Fake commenting used to be a way to simply accumulate inbound links, which are per se perfectly legitimate tools of SEO. But nowadays almost all blogs add nofollow tags to comment links so that Google ignores them. Backlinks in comments have lost a lot of their SEO appeal. Unlike genuine commenters who can rely on quality content to generate interest (and clicks), spammers have to rely on volume which they achieve thanks to automated comment writing.

So how does one recognize fake spammy comments? There are 3 key giveaways and they all need to be there.

  1. Generic content.
    The comment can be rambling or short but it will always be nonspecific to your post. They have to be since no-one has actually read your post. And don’t be fooled by the automatic insertion of your post title in the text. It’s just a robot doing its thing.
  2. Written by a stranger.
    Spammers stay anonymous. Acquaintances don’t.
  3. They include a link (or dozens).
    Either in the body of the text or attached to the name of the commenter or both.

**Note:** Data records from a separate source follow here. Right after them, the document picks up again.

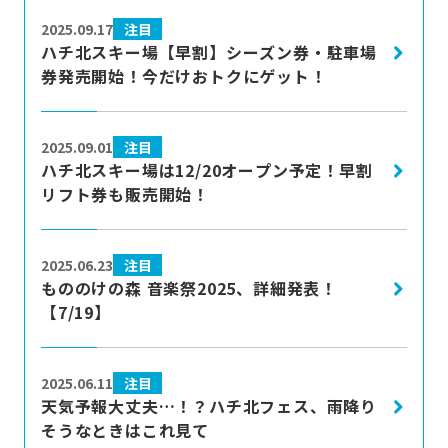
more
注目
2025.09.17
ハチ北スキー場【早割】シーズン券・駐車場
券発売開始！今だけおトクにゲット！
more
注目
2025.09.01
ハチ北スキー場は12/20オープン予定！早割
リフト券も販売開始！
more
注目
2025.06.23
もののけの森 音楽祭2025、詳細発表！
【7/19】
more
注目
2025.06.11
天気予報大丈夫…！？ハチ北フェス、雨降り
そうなときはこれ見て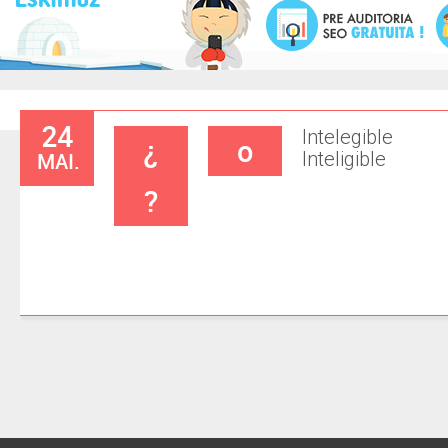
24
Intelegible
¿
o
MAI.
Inteligible
?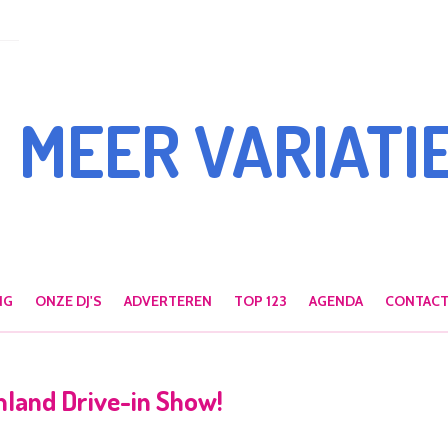
MEER VARIATIE
NG
ONZE DJ'S
ADVERTEREN
TOP 123
AGENDA
CONTAC
mland Drive-in Show!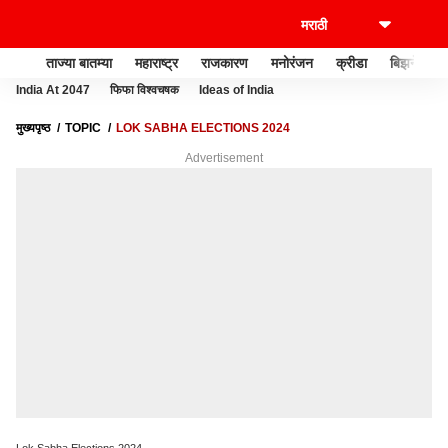
ताज्या बातम्या
महाराष्ट्र
राजकारण
मनोरंजन
क्रीडा
बिझनेस
India At 2047
फिफा विश्वचषक
Ideas of India
मुख्यपृष्ठ
TOPIC
LOK SABHA ELECTIONS 2024
Advertisement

Just occasionally you will get a generic comment that will include a link from someone you don’t know and it will be genuine. The only way to recognize those false positives is to checkout the website that they link to. Most spammers promote fake handbags or viagra sales. In my case I know that my audience is one of professional photographers – a status which I can verify with a glance to the commenter’s website.

You don’t need to actually click on the link to verify it. First thing to do is to read the domain name. Spammers’ sites often have totally obvious URLs. Secondly, at least in WordPress, hover over the link in the Comments page in your admin and a preview of the site will popup.

If this is all new to you, go take a look at the Comments section in your admin page and run through the list. It will be an eye opener.